Monitoring Flow¶
Observability untuk pipeline CDC, database, dan API. Bukan APM penuh — fokus operasional migrasi & sink data.
Komponen observability¶
flowchart TB
subgraph sources [Sumber sinyal]
PG[(PostgreSQL)]
KF[Kafka]
CH[(ClickHouse)]
BE[NestJS]
PM2[PM2 logs]
end
subgraph surfaces [Permukaan monitor]
UI[migrasi-ui / cdc-monitor]
APIH[GET /api/health]
LOGS[logs schema / file]
CHK[CHECKLIST_SERVER.md]
end
PG --> UI
KF --> UI
CH --> UI
BE --> APIH
BE --> LOGS
PM2 --> LOGS
UI --> CHK
Dashboard operasional (migrasi-ui)¶
| Path | Fungsi |
|---|---|
| frontend/web/migrasi-ui/ | Workflow bootstrap, ETL, CDC, validasi PG=CH |
| frontend/web/cdc-monitor/ | Monitor lag Kafka (read-focused) |
Metrik yang ditampilkan (CDC):
- Kafka lag per topik tenant
- Throughput consumer (
rows/s, ETA) — setelah tuning 2026 - Status connector Debezium (via REST :8083)
- Langkah workflow berurutan (guardrail sebagian)

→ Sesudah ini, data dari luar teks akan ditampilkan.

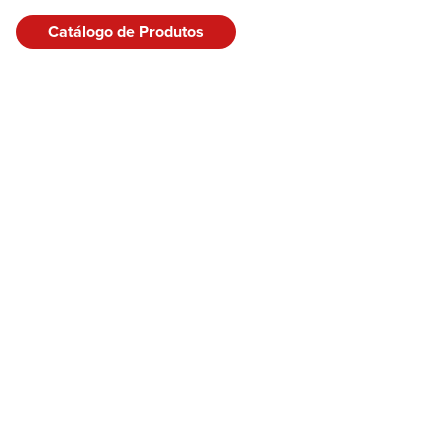
Catálogo de Produtos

Env contoh: KAFKA_CONTAINER, KAFKA_BOOTSTRAP, Tailscale URL monitor (lihat cdc/README).
Health API backend¶
| Endpoint | Cek |
|---|---|
GET /api/health |
Koneksi DB, audit healthcheck |
Rujuk backend/RUNBOOK.md.
Audit & logging PostgreSQL¶
| Lokasi | Isi |
|---|---|
logs.login |
Sesi auth |
logs.audit |
Perubahan sensitif (sesuai implementasi) |
Trigger → pg_notify |
Event untuk FCM/SSE (rencana) |
Validasi data (bukan metric time-series)¶
| Cek | Tool / dokumen |
|---|---|
| PG vs CH row count | migrasi-ui, SQL manual |
| Jurnal tidak imbang di CH | Query audit CH |
| Saldo kas PG vs CH | RUNBOOK CDC |
| Rekonsiliasi ETL | database/laporan/ |
PM2 proses¶
| Proses | Peran |
|---|---|
clickhouse-etl |
Consumer Kafka → CH |
cdc-monitor |
Web monitor (jika dipisah) |
erp-backend |
API NestJS |
Restart: pm2 restart clickhouse-etl — cdc/RUNBOOK.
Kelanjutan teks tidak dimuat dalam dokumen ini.